Towards a common crypto transport layer

There are many ways the crypto community can work together to bring common standards to the ecosystem and improve adoption of the technology. One of those ways is coming up with a common payment protocol (see Towards a singular payment protocol), although that proposal only covers a small part of how different cryptocurrencies and even fiat currencies can work together. Even for payments, the simple system described in that article only works for currencies that have addresses where the payment can be sent. There are cryptocurrencies, such as those based on mimblewimble, that have no addresses that can be handed out. Currencies such as those require a two-way communications channel to be established in order to complete a transaction. As mentioned in the same article, there are also compelling reasons to have two-way communications even when you have an address to send a payment to, as you can do things like confirm transaction fees, decide who will pay those fees, send receipts, etc.
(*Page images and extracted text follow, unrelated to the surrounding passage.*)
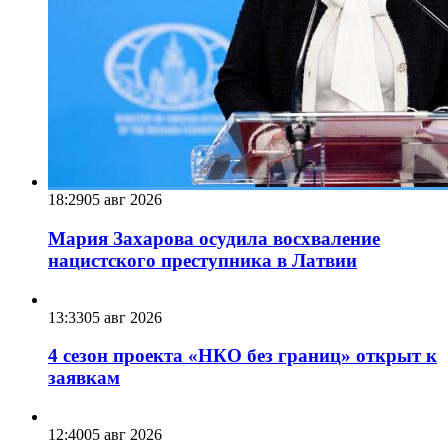
18:29
05 авг 2026
Мария Захарова осудила восхваление
нацистского преступника в Латвии
13:33
05 авг 2026
4 сезон проекта «НКО без границ» открыт к
заявкам
12:40
05 авг 2026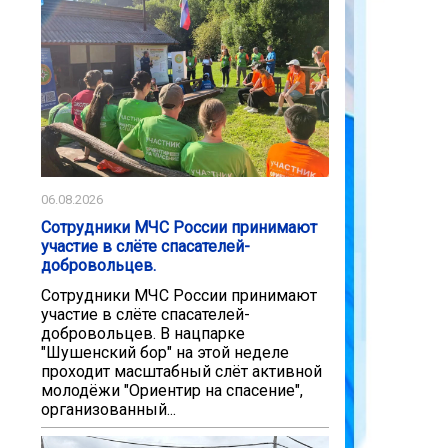
06.08.2026
Сотрудники МЧС России принимают
участие в слёте спасателей-
добровольцев.
Сотрудники МЧС России принимают
участие в слёте спасателей-
добровольцев. В нацпарке
"Шушенский бор" на этой неделе
проходит масштабный слёт активной
молодёжи "Ориентир на спасение",
организованный...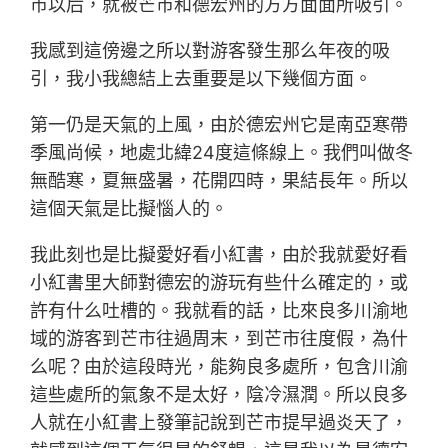
市以后，就被芒市和德宏州的方方面面所吸引。
我感到這傍邊之所以對游客發生那么年夜的吸
引，我小我總結上去重要是以下幾個方面。
第一仍是天氣的上風，由於德宏州它是南亞寒帶
季風尚候，地處北緯24度這條線上。我們叫做冬
無酷寒，夏無盛暑，花開四時，果結長年。所以
這個天氣是比擬惱人的。
我此刻也是比擬愛好看小紅書，由於我就愛好看
小紅書里大師對德宏的游玩有些什么確定的，或
許有什么吐槽的。我就看的話，比來良多川渝地
域的游客到芒市往過周末，到芒市往度假，為什
么呢？由於這段時光，能夠良多處所，包含川渝
這些處所的氣象不是太好，陰冷濕潤。所以良多
人就在小紅書上發筆記說到芒市提早過炎天了，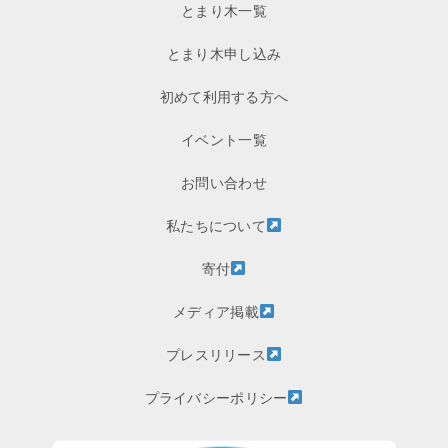
とまり木一覧
とまり木申し込み
初めて利用する方へ
イベント一覧
お問い合わせ
私たちについて
寄付
メディア掲載
プレスリリース
プライバシーポリシー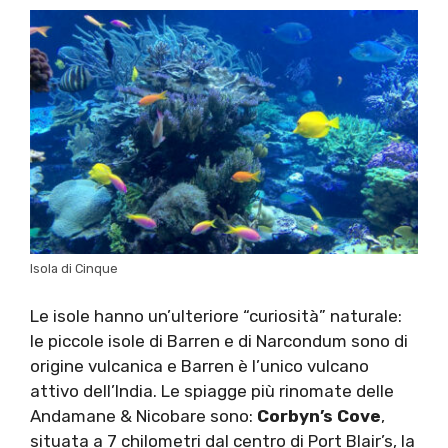
Isola di Cinque
Le isole hanno un’ulteriore “curiosità” naturale:
le piccole isole di Barren e di Narcondum sono di
origine vulcanica e Barren è l’unico vulcano
attivo dell’India. Le spiagge più rinomate delle
Andamane & Nicobare sono:
Corbyn’s Cove
,
situata a 7 chilometri dal centro di Port Blair’s, la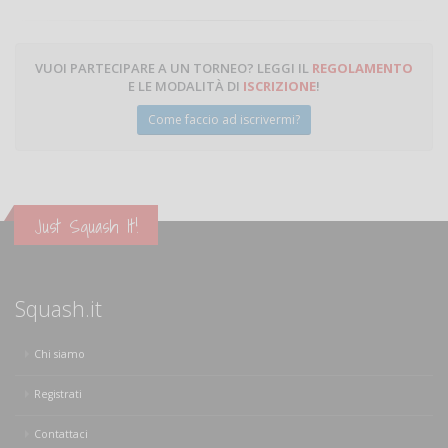
VUOI PARTECIPARE A UN TORNEO? LEGGI IL
REGOLAMENTO
E LE MODALITÀ DI
ISCRIZIONE
!
Come faccio ad iscrivermi?
Just Squash It!
Squash.it
Chi siamo
Registrati
Contattaci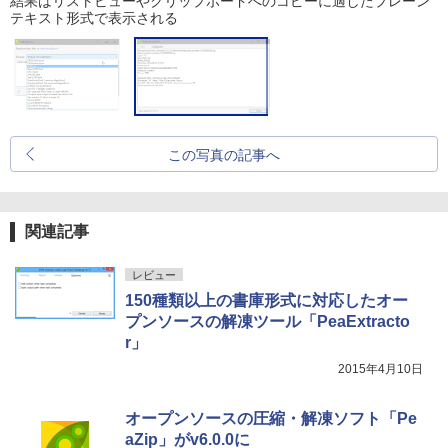
結果はリストビューやクリップボードへのコピーに適したプレーン
テキスト形式で表示される
この写真の記事へ
関連記事
レビュー
150種類以上の書庫形式に対応したオー
プンソースの解凍ツール「PeaExtracto
r」
2015年4月10日
オープンソースの圧縮・解凍ソフト「Pe
aZip」がv6.0.0に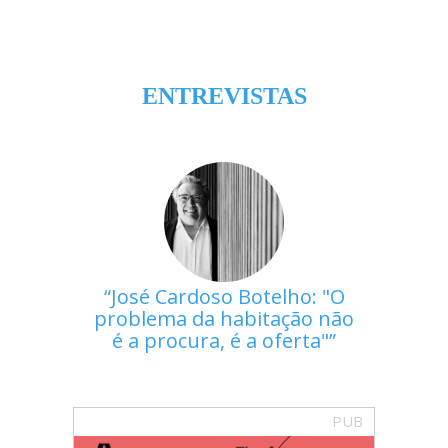
ENTREVISTAS
José Cardoso Botelho: "O
problema da habitação não
é a procura, é a oferta"
PUB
Developing a way to communicate between two ends of a transaction requires tradeoffs between security, privacy and convenience. Users of such a communication system could choose what is the most important to them, and use it in whatever way they choose.

For example, the simplest and fastest way for two people (or machines) to communicate is directly. This is more or less the idea behind BIP-70 which allowed direct communication over https using X.509 certificates for authentication. BIP-70 took advantage of this two-way communication system to provide proof-of-payment to the buyer and a refund address to the seller, among other useful features. However, detractors of the protocol opposed it because it lowered the privacy of the buyer. The seller’s server would always know the IP address of the buyer’s wallet, for example, since it was connecting via https.
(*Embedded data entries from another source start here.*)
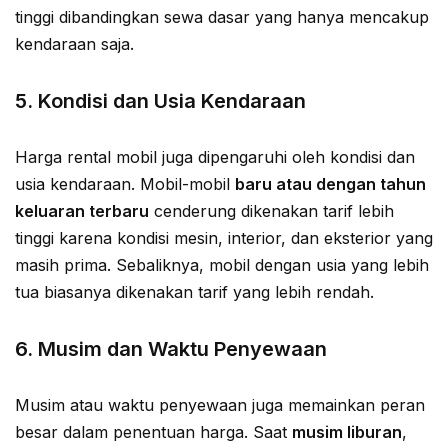
tinggi dibandingkan sewa dasar yang hanya mencakup
kendaraan saja.
5.
Kondisi dan Usia Kendaraan
Harga rental mobil juga dipengaruhi oleh kondisi dan
usia kendaraan. Mobil-mobil
baru atau dengan tahun
keluaran terbaru
cenderung dikenakan tarif lebih
tinggi karena kondisi mesin, interior, dan eksterior yang
masih prima. Sebaliknya, mobil dengan usia yang lebih
tua biasanya dikenakan tarif yang lebih rendah.
6.
Musim dan Waktu Penyewaan
Musim atau waktu penyewaan juga memainkan peran
besar dalam penentuan harga. Saat
musim liburan
,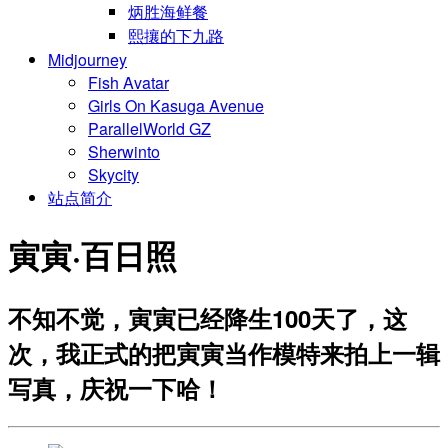
炳胜海鲜餐
熙攘的下九路
Midjourney
Fish Avatar
Girls On Kasuga Avenue
ParallelWorld GZ
Sherwinto
Skycity
站点简介
寅寅·百日照
不知不觉，寅寅已经降生100天了，这
次，我正式的把寅寅当作模特来拍上一辑
写真，庆祝一下哈！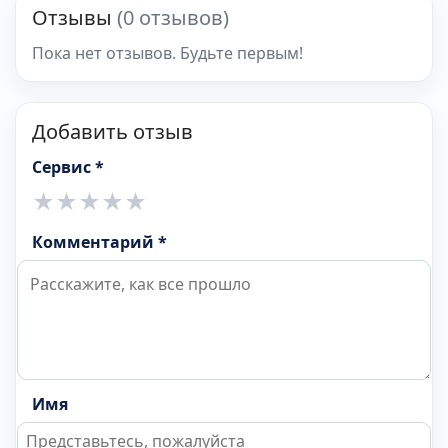
Отзывы
(0 отзывов)
Пока нет отзывов. Будьте первым!
Добавить отзыв
Сервис *
★
★
★
★
★
Комментарий *
Имя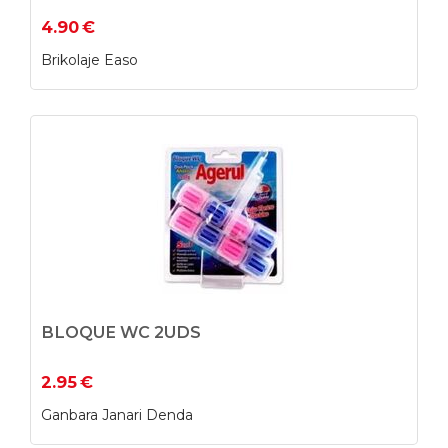
4.90
€
Brikolaje Easo
BLOQUE WC 2UDS
2.95
€
Ganbara Janari Denda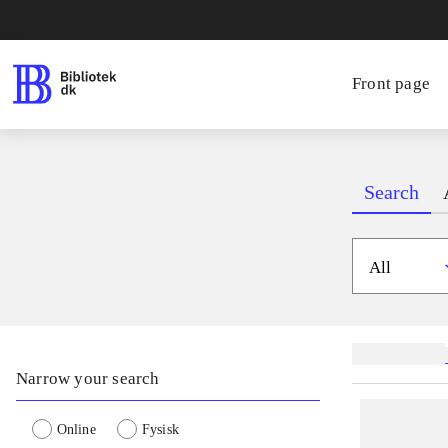
Front page
Search
All
Related subjects
Narrow your search
Online
Fysisk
On the other hand, if you trust your recipient, then a direct connection to them prevents eavesdropping on the hops in between (except by your network provider of course), even if the only data that can be gleaned is meta data (IP addresses, size of message, destination, etc.).

Using a pure distributed hash table (DHT) approach would put your message on many machines that don’t need to see it. Optimizing the shortest route might reduce that risk, but that assumes each hop along the way is trusted. A bad actor could install many nodes to ‘help’ maintain such a network, and track everything going through its nodes.
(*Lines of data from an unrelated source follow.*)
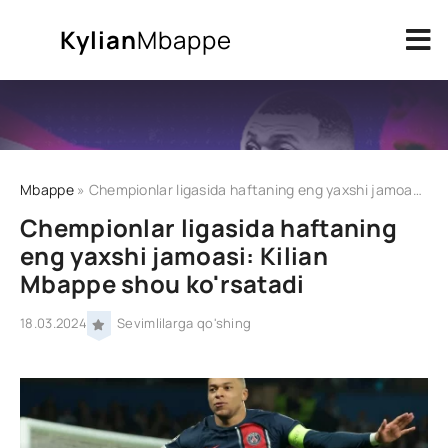
Kylian
Mbappe
Mbappe
» Chempionlar ligasida haftaning eng yaxshi jamoasi: Ki
Chempionlar ligasida haftaning
eng yaxshi jamoasi: Kilian
Mbappe shou ko'rsatadi
18.03.2024
Sevimlilarga qo'shing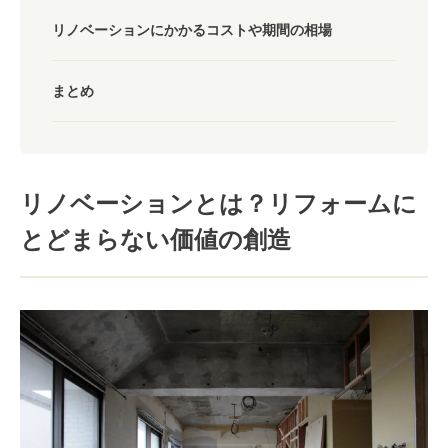
リノベーションにかかるコストや期間の相場
まとめ
リノベーションとは？リフォームに
とどまらない価値の創造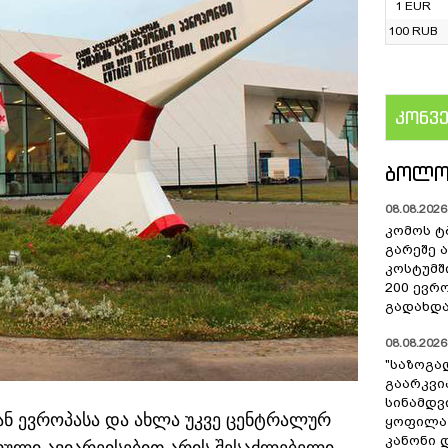
1 EUR
100 RUB
კონვ
US
ᲑᲝᲚᲝ
08.08.2026 
კომოს ტ
გარეშე 
კოსტუმშ
200 ევრ
გადახდა
08.08.2026 
"საზოგა
გაარკვი
სინამდვ
ნ ევროპასა და ახლა უკვე ცენტრალურ
ყოფილა
კანონი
Let’s say you visit a merchant, and want to buy something from them. This could be a physical store or someplace online. If you’re not shipping something physical to yourself, there’s no need for the merchant to know who you are, where you live, or what the IP address is of the device your wallet is running on. You can always choose to give the merchant identifying information, but that should really be up to you. You don’t get carded buying a coffee at a corner bodega, and you shouldn’t get virtually carded when you want to donate money to a charity or buy an ebook to read on your computer or iPad.

Other applications beyond payment messages

Of course, once you have a communications network in place there are many other applications that can be built on top of it. In the cryptocurrency space, one could see decentralized trading of currencies. You broadcast a trade request – selling 1 BTC for 50 ETH. Perhaps with a +/- of .005% to allow for fluctuation of the market price. The first node that that message hits that has an open market order that matches could automatically send a response to start an atomic swap. There is a lot to work out in that mechanism. What if I have an open order to buy half a Bitcoin for the same rate? Would my order be fulfilled, and then the 1 BTC for 50 ETH order be converted to .5 BTC for 25 ETH? How long would these orders exist on the network? Presumably market order would exist only briefly, while limit orders would exist longer. In the same way that a message sent through a DHT network, such as those sent through Bitmessage, may only remain on the network up to four weeks (but usually only a few days), other kinds of messages like atomic swap requests would need other kind of restrictions on how long they exist on the network.

A payment example

You walk into a coffee shop and want to buy a cappuccino. You can a QR code with a payment request. That payment request includes the amount to pay, the address to pay to, a description of the purchase, and in this case a separate messaging address and a public key from the seller that matches that messaging address. It could also include a fee amount that it has agreed to pay for the transaction. See Towards a singular payment protocol for more possibilities on what could be included in such a payment request. Normally you could just send a payment to the address given, but with the messaging address provided you send a message first instead. It’s possible that this message could be sent to the same address that is used in the blockchain for the payment, but there’s no reason (other than to save some bytes in the payment request) to do so since it could potentially reduce privacy on the transaction.

You send a message verifying the amount you will be paying (for example the amount of the item minus the fee amount) and providing a response address and public key for the seller to send your receipt. You could also include a new crypto address to allow a refund if necessary. Your client encrypts the message using the public key provided in the payment request. The response address is the only part of the message that is not encrypted. Since the address is a hash, there is no way to use that address to generate the public key.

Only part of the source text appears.